Wanderallee als mobile Stadtbegrünung

Die Wanderbaumallee gehört zu einem umfassenden Maßnahmen-Paket, um die Stadt grüner und klimatauglicher zu machen. In einem ersten Schritt wurden heuer zu Sommerbeginn zehn Plantanen und Baum-Magnolien angeschafft, die in transportfähigen Gefäßen auf den Hauptplatz gestellt wurden. So begrünen die rund fünf Meter hohen Bäume zwar die Innenstadt, können aber im Bedarfsfall – etwa beim Kirchtag – an einen anderen Ort überhoben werden.

Das Konzept der Allee sieht vor, dass die Bäume nur einen Sommer in der Stadt bleiben, ehe sie im Herbst an einem dauerhaften Standort im öffentlichen Raum eingepflanzt werden. Für den nächsten Sommer werden neue Bäume angeschafft. Bürgerinnen und Bürger können sich für eine Patenschaft anmelden (04242/205 6500 oder stadtgarten@villach.at). Die Kosten betragen 500 Euro, die Patin/der Pate wird auf einer Tafel beim Baum, so sie/er das möchte, namentlich erwähnt. Auch eine kurze Widmung ist möglich.

Etliche Bewerbungen für Patenschaften

„Erfreulicherweise haben wir bereits eine ganze Reihe von Anmeldungen für Patenschaften“, sagt Bürgermeister Albel. Dies zeige, dass die Villacherinnen und Villacher eine ganz besonders Verbindung zu ihrer Stadt und der Natur haben. Im kommenden Jahr, kündigt Albel an, werde das Allee-Konzept deutlich ausgeweitet: „Dann werden wir noch mehr mobile Bäume in der Stadt haben.“ Neben der Allee werden in Villach auch mobile Blumenbeete, Begrünungen für Bushaltestellen und moosbedeckte Dachflächen getestet. Zudem wurden und werden Sitzgelegenheiten begrünt. „Wir probieren derzeit möglichst viel, um das optimale Grün-Paket für Villach schnüren zu können“, sagt Albel.

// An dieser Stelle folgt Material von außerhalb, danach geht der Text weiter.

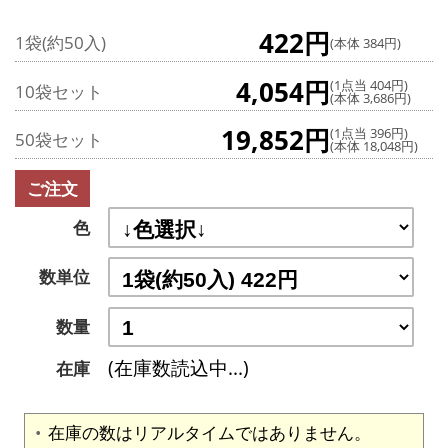
422円
1袋(約50入)
(本体 384円)
4,054円
(1点当 404円)
10袋セット
(本体 3,686円)
19,852円
(1点当 396円)
50袋セット
(本体 18,048円)
ご注文
色
数単位
数量
(在庫数読込中...)
在庫
在庫の数はリアルタイムではありません。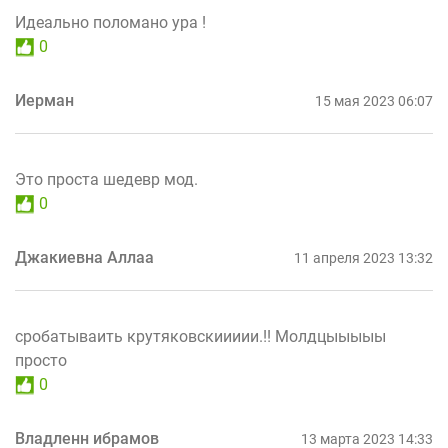
Идеально поломано ура !
0
Иерман
15 мая 2023 06:07
Это проста шедевр мод.
0
Джакиевна Аллаа
11 апреля 2023 13:32
сробатываить крутяковскиииии.!! Молдцыыыыы
просто
0
Владленн ибрамов
13 марта 2023 14:33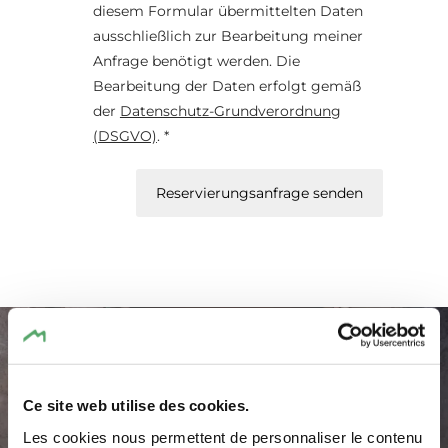
diesem Formular übermittelten Daten
ausschließlich zur Bearbeitung meiner
Anfrage benötigt werden. Die
Bearbeitung der Daten erfolgt gemäß
der
Datenschutz-Grundverordnung
(DSGVO)
. *
Reservierungsanfrage senden
Ce site web utilise des cookies.
Les cookies nous permettent de personnaliser le contenu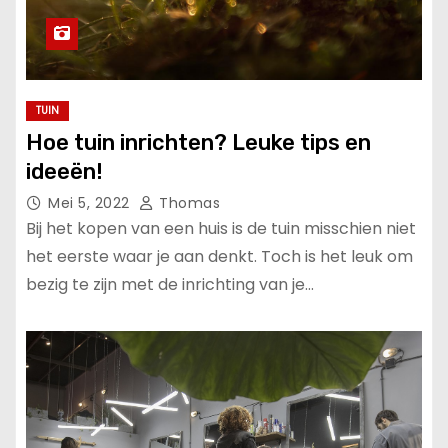
TUIN
Hoe tuin inrichten? Leuke tips en
ideeën!
Mei 5, 2022
Thomas
Bij het kopen van een huis is de tuin misschien niet
het eerste waar je aan denkt. Toch is het leuk om
bezig te zijn met de inrichting van je…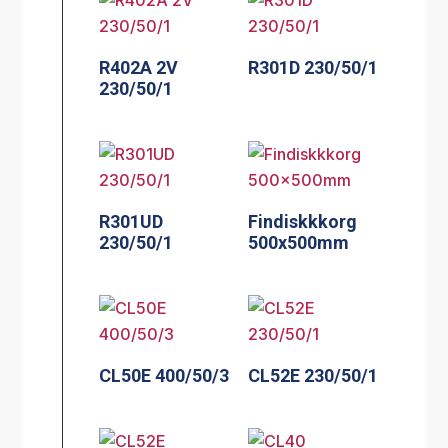
R402A 2V
R301D 230/50/1
230/50/1
R301UD
Findiskkkorg
230/50/1
500x500mm
CL50E 400/50/3
CL52E 230/50/1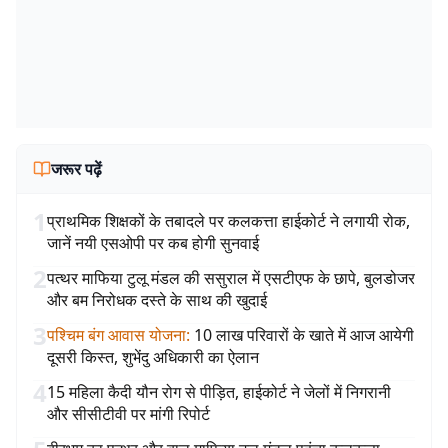
जरूर पढ़ें
1
प्राथमिक शिक्षकों के तबादले पर कलकत्ता हाईकोर्ट ने लगायी रोक,
जानें नयी एसओपी पर कब होगी सुनवाई
2
पत्थर माफिया टुलू मंडल की ससुराल में एसटीएफ के छापे, बुलडोजर
और बम निरोधक दस्ते के साथ की खुदाई
3
पश्चिम बंग आवास योजना
:
10 लाख परिवारों के खाते में आज आयेगी
दूसरी किस्त, शुभेंदु अधिकारी का ऐलान
4
15 महिला कैदी यौन रोग से पीड़ित, हाईकोर्ट ने जेलों में निगरानी
और सीसीटीवी पर मांगी रिपोर्ट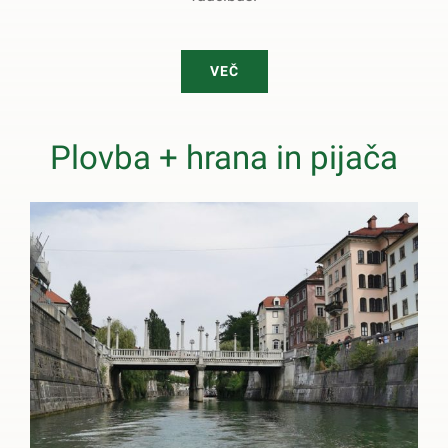
VEČ
Plovba + hrana in pijača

Neubauten mit höherem Grünanteil

Zeitgleich arbeiten Magistratsjuristen an gravierenden Änderungen für geplante Neubauten: Bei ihnen soll der Grünanteil deutlich erhöht werden. Das Ziel sind begrünte Wände und Dächer, reduzierte Parkflächen sowie die Forcierung von kombinierten Nutzungen, etwa ebenerdig ein Supermarkt, in den Geschoßen darüber Wohnungen oder Büros. All diese Maßnahmen benötigen aber, um wirksam zu werden, ein übergeordnetes Landesgesetz. „Wert und Relevanz von Umweltschutz und klimagerechtem Bauen sind aus nachvollziehbaren Gründen deutlich gestiegen. Es ist höchste Zeit, dass dieses Gesetz kommt und dem Wandel Rechnung trägt“, drängt Albel zur Eile.